Shows activity at day and night .They build their nests preferably underneath wood or stones.
Very fortified aggressive ant species (oh yes!).
A radiant heating should heat a stone or an angle of the formicarium in the daytime.

Taxonomy: Formicinae (Camponotini)
Colony form: monogyne (claustral)
Colony size: up to 10.000 Individuals

Distribution: Southern Europe (Spain, Portugal, Sicily), Northern Africa (Morocco, Algeria, Tunesia, Lybia)
Habitat: prefers open areas but avoids arid areas

Queen: 17mm, black
Workers: 8 - 17mm, black, red shine, extremely polymorphic (Minor, Media and Major workers)
Soldiers: not present
Males: black, very slim

Nutrition: Honey- or sugar water and insects
Hibernation: Yes (slight)
Temperature: 20 - 30 °C
Nest building: Build their nest under stones or in soil

Diet & Nutrition
All insect foods are frozen.

Reaction inconsistent
Refused (ignored or dumped)
Not yet found/used

Honey (pure)
Honey water (1:1)
Sugar water (1:1)
Brown sugar water (3:1/4:1)
Marple Syrup (pure)
Frozen Raspberry bits

Sunburst ant nectar
Coconut flower syrup

Drosophila melanogaster (wild colony from kitchen) - recently they seem to prefer other foods and mostly leave the fruit flies untouched
Small crickets (box from pet shop)
Small Grasshoppers in slices (box from pet shop)
Cooked Superworms in slices (box from pet shop)
Wild spiders (they LOVE those)
Meat fly pupae (box from pet shop)
Red mosquito larvae (fish food from pet shop) - sometimes they take them, sometimes they don't
Drosophila hydei (box from pet shop)

Large crickets
Large predatory red mites
Dead honey bee (they get this when they have over 20 workers and a huge pile of brood)

Event Index

Ants are getting proper outworld

First worker (born in my care)

Colony development

16th Nov '16

8th January '17

23rd January '17

17th February '17

22nd February '17

1st March '17

9th March '17

17th March '17

20th March '17

25th March '17

1st April '17

5th April '17

10th April '17

17th April '17

22nd April '17

29th April '17

5th May '17

9th May '17

15th May '17

19th May '17

21st May '17 (some of the ants are definitely in the entrance area and not on this picture)

30th May '17

12th June '17

20th June '17

25th June '17

28th June '17

2nd July '17

9th July '17

14th July '17

19th July '17

23rd July '17

29th July '17 (first majors)
Last edited by Serafine on Tue Aug 01, 2017 6:32 pm, edited 25 times in total.
AaronT liked this
The colony originally belonged to MoonAnts who ordered a colony of Camponotus barbaricus and a colony of Messor barbarus from a shop - and ended up getting two of each. I had already decided that I would want a Camponotus colony soon, so one thing came to another.
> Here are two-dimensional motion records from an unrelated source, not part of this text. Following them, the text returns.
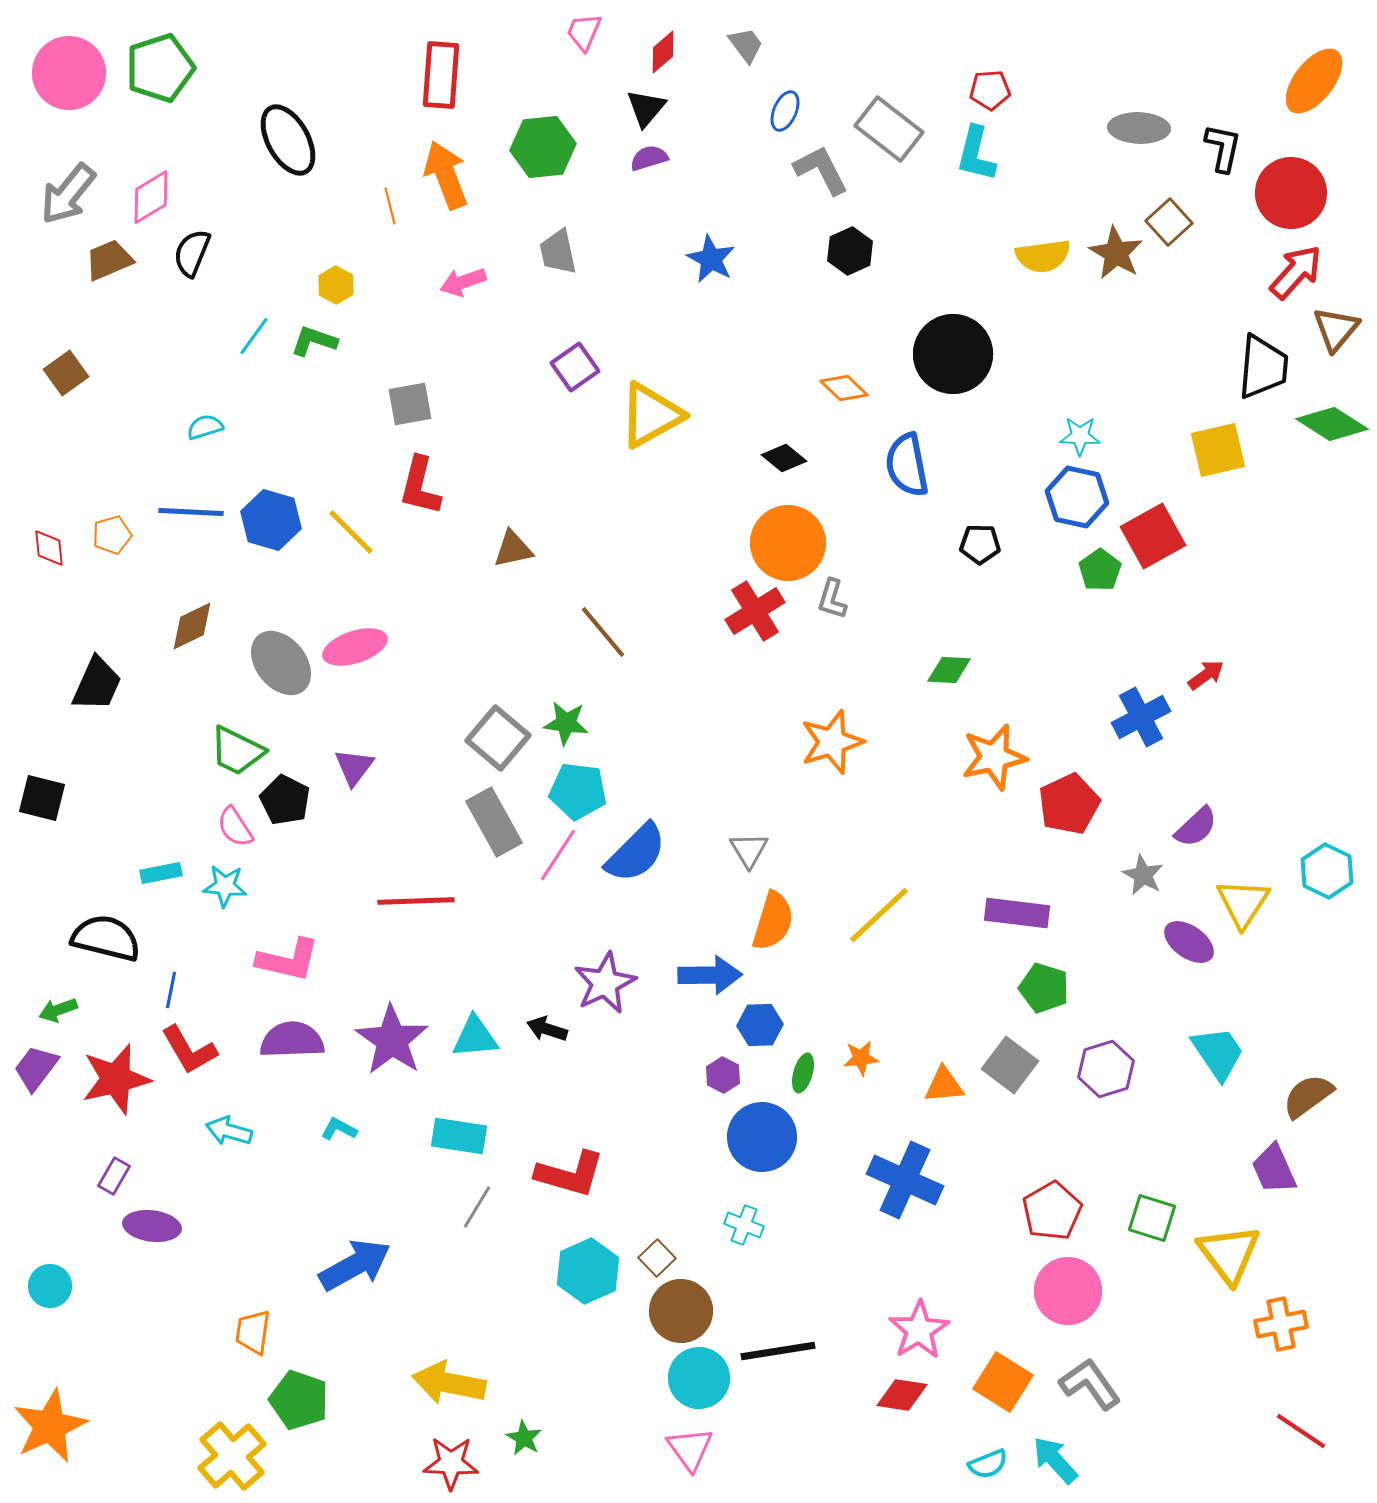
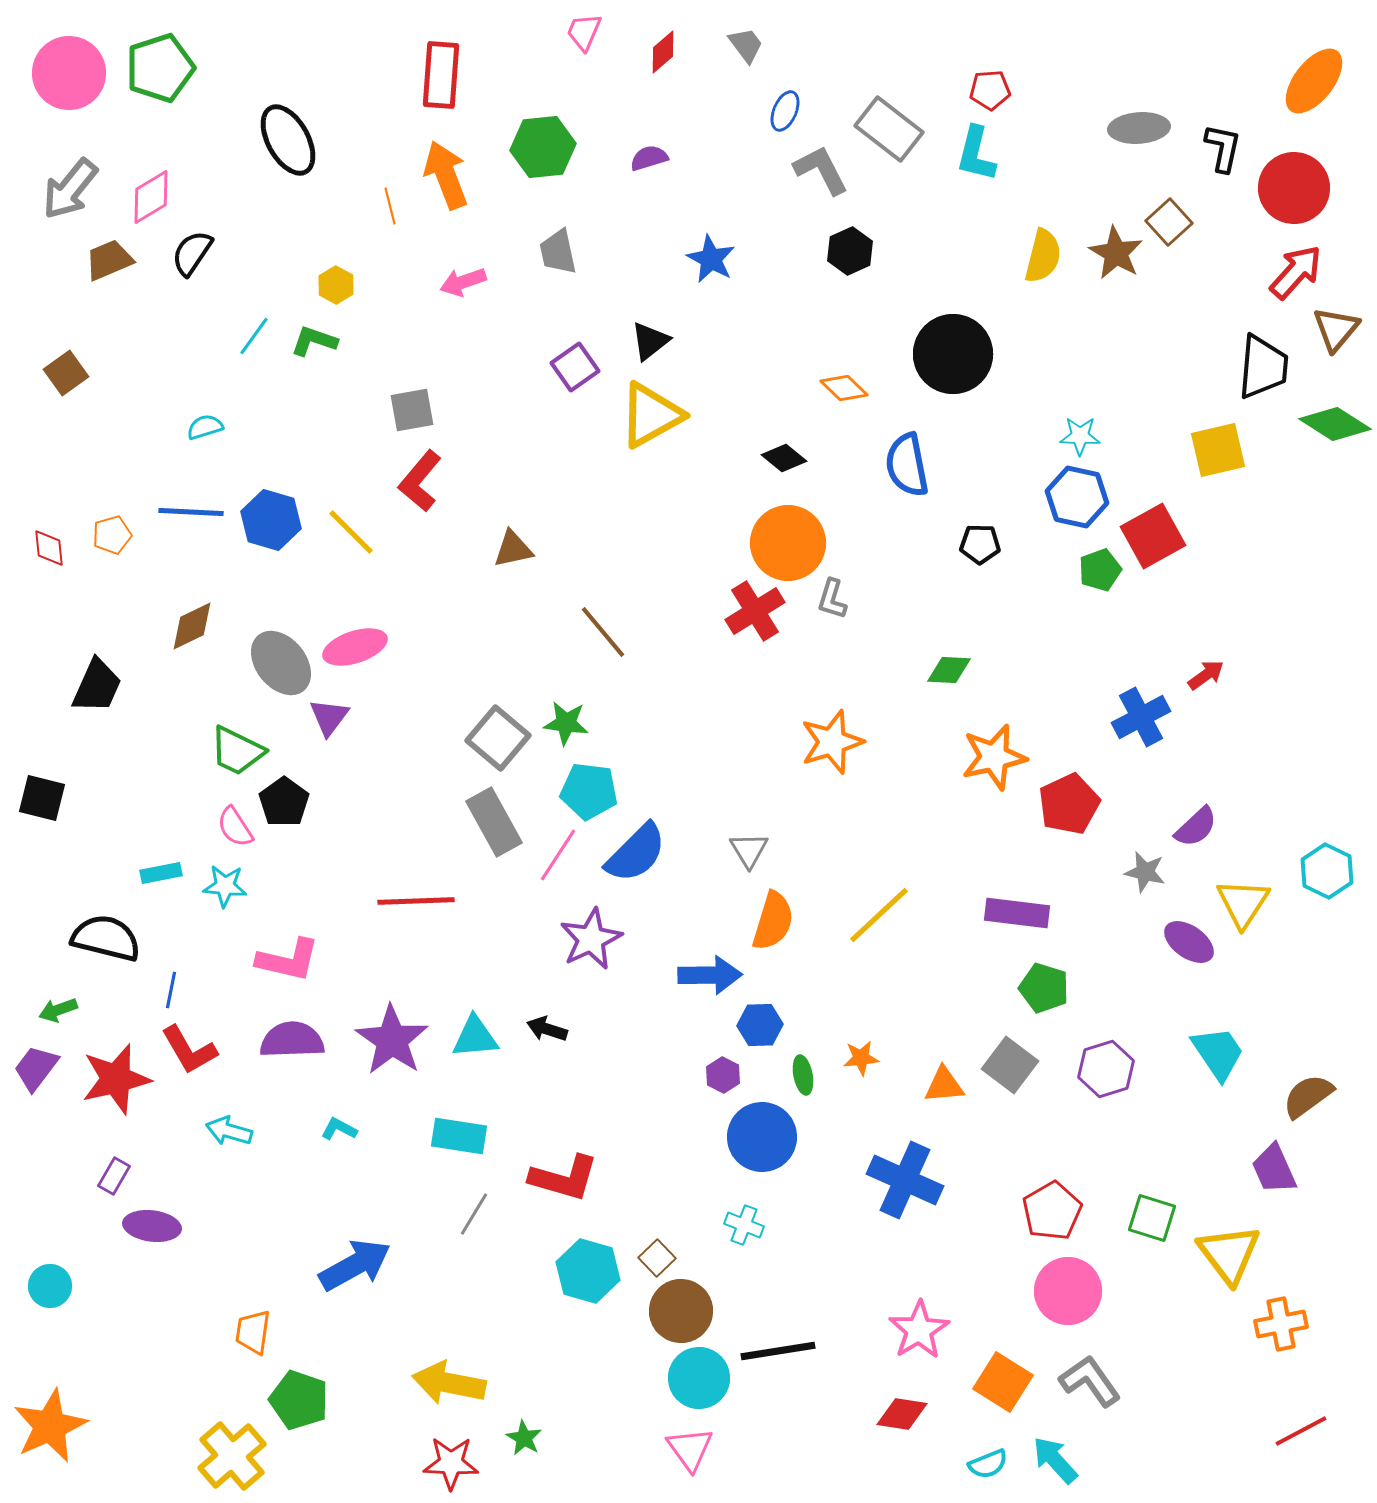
black triangle at (646, 108): moved 4 px right, 233 px down; rotated 12 degrees clockwise
gray ellipse at (1139, 128): rotated 6 degrees counterclockwise
red circle at (1291, 193): moved 3 px right, 5 px up
gray arrow at (68, 194): moved 2 px right, 5 px up
black semicircle at (192, 253): rotated 12 degrees clockwise
yellow semicircle at (1043, 256): rotated 68 degrees counterclockwise
gray square at (410, 404): moved 2 px right, 6 px down
green diamond at (1332, 424): moved 3 px right
red L-shape at (420, 486): moved 5 px up; rotated 26 degrees clockwise
green pentagon at (1100, 570): rotated 15 degrees clockwise
black trapezoid at (97, 684): moved 2 px down
purple triangle at (354, 767): moved 25 px left, 50 px up
cyan pentagon at (578, 791): moved 11 px right
black pentagon at (285, 800): moved 1 px left, 2 px down; rotated 9 degrees clockwise
gray star at (1143, 875): moved 2 px right, 3 px up; rotated 15 degrees counterclockwise
purple star at (605, 983): moved 14 px left, 44 px up
green ellipse at (803, 1073): moved 2 px down; rotated 27 degrees counterclockwise
red L-shape at (570, 1174): moved 6 px left, 4 px down
gray line at (477, 1207): moved 3 px left, 7 px down
cyan hexagon at (588, 1271): rotated 20 degrees counterclockwise
gray L-shape at (1090, 1384): moved 3 px up
red diamond at (902, 1395): moved 19 px down
red line at (1301, 1431): rotated 62 degrees counterclockwise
The ants arrived in their tube at Nov 12 after a voyage of full five days with DHL - yes, it took them FIVE DAYS for a package delivery from northern Germany to southern Germany. Seriously. At least they delivered the package at Saturday morning (most other mail services do not deliver at weekends).

The colony was in good condition and got pretty active when unpacked, fortunately they cooled down quickly when placed in their emergency setup. I later discovered that one of the workers (the biggest one) had died, either during the voyage or just after their arrival. Since there was no way to remove it without completely disturbing the ants I just left it in the tube (they moved the carcass to cotton block at the front end of the tube while all living ants cuddled together at the wet cotton end).

Here they are in their tube.

So this was their first "emergency setup".
Since I didn't have the time to order anything more sophisticated I just took one of my freezer containers and drilled some holes in it - worked fine for the start.
The ants are under the red "paper tent", still in the test tube in which they arrived.

Here is their first meal, some sugar water (was taken quickly) and a raisin (was ignored entirely) in the plastic top of a pringles tube. They also discarded he dead worker during the second night.
I did not want to remove the cotton at the end of the tube for reasons of hydration and disturbance (don't think they would have liked to nest in a cabriolet) so I just pushed a drinking straw through it. This worked very well and I intend to continue doing this with all my eventual future colonies.

Everything went fine, they were about to be sent into hibernation and suddenly... a wild bunch of eggs appears!

Well... no hibernation then.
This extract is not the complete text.